Dans les urnes, la population helvétique a largement adopté la loi fédérale relative à un approvisionnement en électricité sûr reposant sur des énergies renouvelables. Fruit d'un compromis parlementaire, cette réforme âprement discutée au Parlement a été validée par 68.7 pour cent des Helvètes (avec un taux de participation de 45.39 pour cent). La réforme de l'énergie s'impose comme la pierre angulaire de la transition énergétique en Suisse. En effet, elle concrétise l'adoption dans les urnes en mai 2017 de la Stratégie énergétique 2050, et dans une moindre mesure, de la loi sur le climat, en juin 2023. Son objectif est de renforcer l'approvisionnement en électricité de la Suisse en misant sur le développement des énergies renouvelables comme l'hydraulique, le solaire et l'éolien, avec notamment une accélération des procédures pour la construction d'infrastructures énergétiques. Un renforcement de la production indigène d'énergie renouvelable doit permettre d'éviter les pénuries d'énergie en hiver et de renforcer l'indépendance énergétique de la Suisse.
A l'aube de la victoire de la réforme de l'énergie, la presse helvétique a non seulement salué un «plébiscite pour les énergies renouvelables», «Un plebiscito per potenziarele rinnovabili » ou encore un «coup de fouet aux énergies vertes», mais a également ouvert le débat sur la réalisation des objectifs de production d'énergie renouvelable ambitieux et contraignants de la réforme. Certains journaux ont ainsi parlé du début d'une «course contre la montre», alors que plusieurs parlementaires, positionnés à droite sur l'échiquier politique, n'ont pas attendu pour avancer les pions de l'énergie nucléaire. Ainsi, le large consensus au sein de la population helvétique a paradoxalement attisé les braises du débat politique avec le retour en force de l'énergie nucléaire, en particulier au sein de l'UDC, ou encore le dépôt d'une initiative populaire sur l'énergie solaire pour les Vert-e-s.

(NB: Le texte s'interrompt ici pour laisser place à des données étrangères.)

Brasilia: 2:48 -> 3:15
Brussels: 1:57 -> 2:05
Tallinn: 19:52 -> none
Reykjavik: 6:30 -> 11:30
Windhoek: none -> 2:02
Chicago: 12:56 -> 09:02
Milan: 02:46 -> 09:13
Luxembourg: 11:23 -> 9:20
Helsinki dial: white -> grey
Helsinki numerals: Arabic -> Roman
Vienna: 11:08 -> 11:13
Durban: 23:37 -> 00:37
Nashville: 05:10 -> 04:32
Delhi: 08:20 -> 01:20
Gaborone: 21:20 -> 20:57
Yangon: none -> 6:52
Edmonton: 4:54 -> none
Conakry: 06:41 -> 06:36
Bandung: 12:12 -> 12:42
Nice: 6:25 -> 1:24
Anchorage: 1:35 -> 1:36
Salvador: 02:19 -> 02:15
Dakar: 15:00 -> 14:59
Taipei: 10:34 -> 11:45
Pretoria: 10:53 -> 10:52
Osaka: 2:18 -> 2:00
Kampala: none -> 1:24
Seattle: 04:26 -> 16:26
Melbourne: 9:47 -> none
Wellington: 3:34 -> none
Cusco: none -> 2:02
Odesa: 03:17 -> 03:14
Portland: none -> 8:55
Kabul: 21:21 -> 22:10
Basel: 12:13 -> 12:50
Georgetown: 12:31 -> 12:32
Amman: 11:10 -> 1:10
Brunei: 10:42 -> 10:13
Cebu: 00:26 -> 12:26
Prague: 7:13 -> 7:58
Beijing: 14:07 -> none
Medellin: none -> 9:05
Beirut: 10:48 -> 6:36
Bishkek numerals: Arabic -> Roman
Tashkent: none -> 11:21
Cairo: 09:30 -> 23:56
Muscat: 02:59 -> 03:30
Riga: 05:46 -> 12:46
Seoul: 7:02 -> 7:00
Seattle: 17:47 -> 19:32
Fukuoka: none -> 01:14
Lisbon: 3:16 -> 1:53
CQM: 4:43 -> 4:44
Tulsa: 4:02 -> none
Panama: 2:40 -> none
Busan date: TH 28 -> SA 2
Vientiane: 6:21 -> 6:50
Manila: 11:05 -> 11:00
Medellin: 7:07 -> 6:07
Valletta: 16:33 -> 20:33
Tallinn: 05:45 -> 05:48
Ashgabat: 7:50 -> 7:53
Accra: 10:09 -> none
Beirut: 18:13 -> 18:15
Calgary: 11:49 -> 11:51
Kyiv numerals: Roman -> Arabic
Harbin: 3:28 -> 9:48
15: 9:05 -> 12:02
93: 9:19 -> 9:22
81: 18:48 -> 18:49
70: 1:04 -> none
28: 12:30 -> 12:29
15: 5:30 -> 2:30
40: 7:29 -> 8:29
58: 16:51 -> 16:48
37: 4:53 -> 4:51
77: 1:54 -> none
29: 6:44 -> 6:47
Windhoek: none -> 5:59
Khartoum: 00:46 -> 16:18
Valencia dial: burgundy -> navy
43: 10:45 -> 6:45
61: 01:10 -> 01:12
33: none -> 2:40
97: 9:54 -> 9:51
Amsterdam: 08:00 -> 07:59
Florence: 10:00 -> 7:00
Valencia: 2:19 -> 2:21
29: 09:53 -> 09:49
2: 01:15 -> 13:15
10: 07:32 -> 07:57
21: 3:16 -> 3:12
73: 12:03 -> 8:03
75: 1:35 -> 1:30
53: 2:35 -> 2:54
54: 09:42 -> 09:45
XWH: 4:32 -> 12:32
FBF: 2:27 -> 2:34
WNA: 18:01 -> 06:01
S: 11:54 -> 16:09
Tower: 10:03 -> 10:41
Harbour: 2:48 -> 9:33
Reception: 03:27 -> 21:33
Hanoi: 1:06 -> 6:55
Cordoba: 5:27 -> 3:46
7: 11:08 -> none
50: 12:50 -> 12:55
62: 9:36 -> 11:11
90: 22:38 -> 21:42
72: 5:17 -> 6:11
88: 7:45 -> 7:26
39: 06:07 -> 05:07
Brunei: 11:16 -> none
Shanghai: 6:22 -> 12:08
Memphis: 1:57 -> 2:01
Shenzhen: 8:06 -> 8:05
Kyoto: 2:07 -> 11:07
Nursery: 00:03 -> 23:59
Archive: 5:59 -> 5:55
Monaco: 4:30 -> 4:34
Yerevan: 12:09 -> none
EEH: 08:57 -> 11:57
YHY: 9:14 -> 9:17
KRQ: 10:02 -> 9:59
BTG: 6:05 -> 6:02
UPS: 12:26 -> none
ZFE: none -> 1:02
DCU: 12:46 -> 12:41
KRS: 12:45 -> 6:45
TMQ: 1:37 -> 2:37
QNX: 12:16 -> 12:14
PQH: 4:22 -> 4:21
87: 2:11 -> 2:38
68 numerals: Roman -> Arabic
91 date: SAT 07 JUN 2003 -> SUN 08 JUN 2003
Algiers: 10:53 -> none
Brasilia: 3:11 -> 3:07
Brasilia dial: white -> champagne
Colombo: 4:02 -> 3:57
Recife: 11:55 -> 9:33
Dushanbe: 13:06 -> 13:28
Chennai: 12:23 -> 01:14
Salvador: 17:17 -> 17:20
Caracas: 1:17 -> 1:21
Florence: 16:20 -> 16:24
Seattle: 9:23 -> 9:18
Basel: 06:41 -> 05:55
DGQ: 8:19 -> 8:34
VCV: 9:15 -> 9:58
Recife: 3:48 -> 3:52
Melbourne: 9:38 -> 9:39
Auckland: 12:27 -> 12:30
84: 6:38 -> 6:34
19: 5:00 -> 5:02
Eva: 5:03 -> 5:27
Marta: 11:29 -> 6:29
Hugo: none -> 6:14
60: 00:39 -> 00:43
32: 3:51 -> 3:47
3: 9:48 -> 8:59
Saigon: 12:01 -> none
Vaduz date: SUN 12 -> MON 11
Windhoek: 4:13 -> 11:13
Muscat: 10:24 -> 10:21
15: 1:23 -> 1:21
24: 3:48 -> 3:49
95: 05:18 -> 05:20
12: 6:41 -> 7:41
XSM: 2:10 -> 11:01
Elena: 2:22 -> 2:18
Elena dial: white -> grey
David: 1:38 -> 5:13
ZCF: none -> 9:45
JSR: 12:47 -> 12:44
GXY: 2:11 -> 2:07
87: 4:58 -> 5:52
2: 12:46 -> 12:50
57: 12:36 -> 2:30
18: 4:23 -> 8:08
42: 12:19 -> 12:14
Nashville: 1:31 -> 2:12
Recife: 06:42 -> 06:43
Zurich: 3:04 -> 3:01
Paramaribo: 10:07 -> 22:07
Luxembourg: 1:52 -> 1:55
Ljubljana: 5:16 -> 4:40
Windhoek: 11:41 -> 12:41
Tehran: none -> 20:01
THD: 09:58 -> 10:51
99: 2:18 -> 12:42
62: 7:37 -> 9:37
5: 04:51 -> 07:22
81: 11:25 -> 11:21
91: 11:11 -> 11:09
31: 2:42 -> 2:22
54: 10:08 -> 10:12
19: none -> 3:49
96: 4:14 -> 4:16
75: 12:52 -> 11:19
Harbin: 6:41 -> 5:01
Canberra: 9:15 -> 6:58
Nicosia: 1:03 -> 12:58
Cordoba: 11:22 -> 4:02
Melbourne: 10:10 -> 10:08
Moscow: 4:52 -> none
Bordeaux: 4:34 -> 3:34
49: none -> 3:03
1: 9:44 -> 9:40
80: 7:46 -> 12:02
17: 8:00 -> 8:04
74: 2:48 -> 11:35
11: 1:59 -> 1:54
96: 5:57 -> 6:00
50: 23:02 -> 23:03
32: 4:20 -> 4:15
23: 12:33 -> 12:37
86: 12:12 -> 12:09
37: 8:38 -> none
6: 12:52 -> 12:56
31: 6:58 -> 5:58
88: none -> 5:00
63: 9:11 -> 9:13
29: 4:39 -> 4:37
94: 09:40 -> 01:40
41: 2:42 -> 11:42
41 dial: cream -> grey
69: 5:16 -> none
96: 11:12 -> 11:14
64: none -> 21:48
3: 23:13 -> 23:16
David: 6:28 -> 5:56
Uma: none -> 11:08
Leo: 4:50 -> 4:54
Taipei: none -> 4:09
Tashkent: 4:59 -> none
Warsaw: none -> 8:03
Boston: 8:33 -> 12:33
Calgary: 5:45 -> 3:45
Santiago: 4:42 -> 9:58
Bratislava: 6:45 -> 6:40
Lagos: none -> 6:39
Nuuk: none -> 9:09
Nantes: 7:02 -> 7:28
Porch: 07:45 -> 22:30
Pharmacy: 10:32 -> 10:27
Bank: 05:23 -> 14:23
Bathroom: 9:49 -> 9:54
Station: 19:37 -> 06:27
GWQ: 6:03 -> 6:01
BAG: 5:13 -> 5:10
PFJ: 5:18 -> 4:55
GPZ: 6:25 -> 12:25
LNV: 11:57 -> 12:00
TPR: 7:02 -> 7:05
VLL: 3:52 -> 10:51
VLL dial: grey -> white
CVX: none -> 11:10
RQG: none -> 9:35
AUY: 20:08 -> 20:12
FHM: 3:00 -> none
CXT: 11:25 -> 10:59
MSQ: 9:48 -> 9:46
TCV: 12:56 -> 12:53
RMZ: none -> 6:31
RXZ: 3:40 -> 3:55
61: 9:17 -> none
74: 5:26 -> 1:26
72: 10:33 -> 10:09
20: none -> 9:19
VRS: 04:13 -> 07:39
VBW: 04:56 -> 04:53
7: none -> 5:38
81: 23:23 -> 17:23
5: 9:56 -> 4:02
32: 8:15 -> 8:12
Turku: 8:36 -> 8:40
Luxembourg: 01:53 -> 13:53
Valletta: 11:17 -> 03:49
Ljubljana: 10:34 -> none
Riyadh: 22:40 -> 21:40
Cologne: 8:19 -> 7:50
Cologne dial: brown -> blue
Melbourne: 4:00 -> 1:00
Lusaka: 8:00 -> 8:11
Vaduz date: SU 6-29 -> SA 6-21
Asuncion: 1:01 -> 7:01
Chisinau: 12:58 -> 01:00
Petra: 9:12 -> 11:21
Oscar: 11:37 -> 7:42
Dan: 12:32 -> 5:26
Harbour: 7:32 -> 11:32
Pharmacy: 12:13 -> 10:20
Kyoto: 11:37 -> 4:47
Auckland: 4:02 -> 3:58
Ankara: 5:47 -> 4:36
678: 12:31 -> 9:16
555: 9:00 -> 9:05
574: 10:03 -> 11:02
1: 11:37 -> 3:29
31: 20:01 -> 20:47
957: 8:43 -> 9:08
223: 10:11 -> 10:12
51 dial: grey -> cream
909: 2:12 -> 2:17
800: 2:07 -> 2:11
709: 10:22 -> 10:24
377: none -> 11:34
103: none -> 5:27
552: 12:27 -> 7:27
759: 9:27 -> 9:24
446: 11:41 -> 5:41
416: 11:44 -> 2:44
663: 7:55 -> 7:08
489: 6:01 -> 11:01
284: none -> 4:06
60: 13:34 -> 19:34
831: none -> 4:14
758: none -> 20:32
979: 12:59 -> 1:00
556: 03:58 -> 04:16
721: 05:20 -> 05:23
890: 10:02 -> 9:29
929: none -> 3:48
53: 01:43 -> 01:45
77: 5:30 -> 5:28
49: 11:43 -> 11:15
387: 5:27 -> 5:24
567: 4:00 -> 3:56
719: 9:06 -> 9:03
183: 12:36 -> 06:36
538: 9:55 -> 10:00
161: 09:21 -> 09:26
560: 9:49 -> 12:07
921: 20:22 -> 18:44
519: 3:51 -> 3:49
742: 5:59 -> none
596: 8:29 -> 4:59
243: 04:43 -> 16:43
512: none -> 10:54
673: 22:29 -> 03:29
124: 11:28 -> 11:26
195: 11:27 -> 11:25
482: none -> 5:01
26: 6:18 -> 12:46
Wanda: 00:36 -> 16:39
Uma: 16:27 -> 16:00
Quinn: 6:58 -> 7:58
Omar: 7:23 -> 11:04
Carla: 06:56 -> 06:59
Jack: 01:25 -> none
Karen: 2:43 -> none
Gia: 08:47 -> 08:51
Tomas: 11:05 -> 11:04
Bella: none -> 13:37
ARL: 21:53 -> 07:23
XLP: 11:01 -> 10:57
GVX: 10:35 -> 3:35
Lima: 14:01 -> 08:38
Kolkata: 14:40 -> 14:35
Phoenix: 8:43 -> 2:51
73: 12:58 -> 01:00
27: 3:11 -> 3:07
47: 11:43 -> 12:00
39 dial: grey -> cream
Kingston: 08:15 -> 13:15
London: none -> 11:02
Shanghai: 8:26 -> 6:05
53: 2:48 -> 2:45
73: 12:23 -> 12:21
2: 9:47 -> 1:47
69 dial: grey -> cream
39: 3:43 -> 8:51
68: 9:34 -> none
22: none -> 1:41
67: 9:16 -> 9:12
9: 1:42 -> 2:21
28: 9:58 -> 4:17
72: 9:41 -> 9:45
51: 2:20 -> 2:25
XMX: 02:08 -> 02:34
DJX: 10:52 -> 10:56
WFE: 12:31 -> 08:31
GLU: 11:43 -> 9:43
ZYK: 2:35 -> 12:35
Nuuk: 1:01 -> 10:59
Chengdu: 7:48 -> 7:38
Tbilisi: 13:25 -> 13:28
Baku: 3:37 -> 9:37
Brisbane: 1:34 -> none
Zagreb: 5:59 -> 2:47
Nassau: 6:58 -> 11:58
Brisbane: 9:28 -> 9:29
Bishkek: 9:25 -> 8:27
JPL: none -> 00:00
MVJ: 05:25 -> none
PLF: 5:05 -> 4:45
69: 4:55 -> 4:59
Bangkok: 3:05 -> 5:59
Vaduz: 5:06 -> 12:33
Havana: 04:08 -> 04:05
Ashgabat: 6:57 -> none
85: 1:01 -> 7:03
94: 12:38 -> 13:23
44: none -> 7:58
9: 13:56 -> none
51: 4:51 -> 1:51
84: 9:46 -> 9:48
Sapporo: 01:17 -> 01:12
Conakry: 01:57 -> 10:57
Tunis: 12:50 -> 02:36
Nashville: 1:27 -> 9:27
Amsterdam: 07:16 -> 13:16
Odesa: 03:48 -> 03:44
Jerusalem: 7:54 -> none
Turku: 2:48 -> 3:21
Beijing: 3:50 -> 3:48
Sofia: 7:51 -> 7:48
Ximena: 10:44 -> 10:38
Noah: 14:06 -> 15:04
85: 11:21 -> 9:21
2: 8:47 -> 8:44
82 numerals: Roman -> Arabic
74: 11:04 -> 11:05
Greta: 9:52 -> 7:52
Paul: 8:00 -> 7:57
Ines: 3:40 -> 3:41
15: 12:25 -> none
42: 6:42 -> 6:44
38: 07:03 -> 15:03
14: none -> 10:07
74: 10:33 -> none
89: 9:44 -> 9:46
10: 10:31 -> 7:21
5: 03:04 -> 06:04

La campagne a mis en lumière des alliances et des divergences inédites sur la scène politique. D'une part, la majorité de l'échiquier politique, et surtout une large majorité du Parlement, a soutenu la réforme de l'énergie. Les associations économiques ainsi que les principales associations environnementales comme ProNatura, BirdLife, Greenpeace, le WWF ou Aqua Viva ont rejoint le camp des partisans. Si ces associations ont reconnu la tension naissante entre la protection de la nature et la production d'énergie renouvelable, elles ont considéré que l'acte modificateur unique était un projet équilibré qui ne pouvait être perçu que comme un pas en avant vers la transition énergétique et la protection du climat et de l'environnement. D'une autre part, plusieurs associations environnementales moins connues, comme Helvetia Nostra, Paysage libre Suisse ou encore la Fondation Franz Weber se sont opposées à cette nouvelle loi fédérale. Il est intéressant de noter que le référendum a été lancé par un simple citoyen valaisan, Pierre-Alain Bruchez, avant qu'il soit rejoint dans sa démarche par la Fondation Franz Weber, plus habituée dans cette exercice de droit démocratique. Cette frange d'opposants a été ensuite rejointe par l'UDC Suisse qui a décidé, lors de son assemblée des délégués en mars 2023, de préconiser le rejet de la réforme de l'énergie par 242 voix contre 149 et 6 abstentions. Ce rejet a été perçu comme un camouflet infligé au ministre de l'énergie Albert Rösti, qui devait non seulement défendre la réforme selon le principe de collégialité, mais qui avait également largement contribué à son élaboration en tant que conseiller fédéral, ainsi qu'en tant que président de la Commission de l'environnement de l'aménagement du territoire et de l'énergie du Conseil national (CEATE-CN). Comme le relève l'édition du Temps du 25 avril 2024, cette décision a également créé de la «discorde» au sein des sections cantonales et au sein du groupe parlementaire UDC. En effet, plusieurs parlementaires comme Jakob Stark, Christian Imark ou encore Pierre-André Page ont non seulement martelé leur soutien à l'objet et mis l'accent la qualité des travaux parlementaires lors de l'assemblée des délégués du parti, mais également menés campagne au sein du comité de soutien à la loi.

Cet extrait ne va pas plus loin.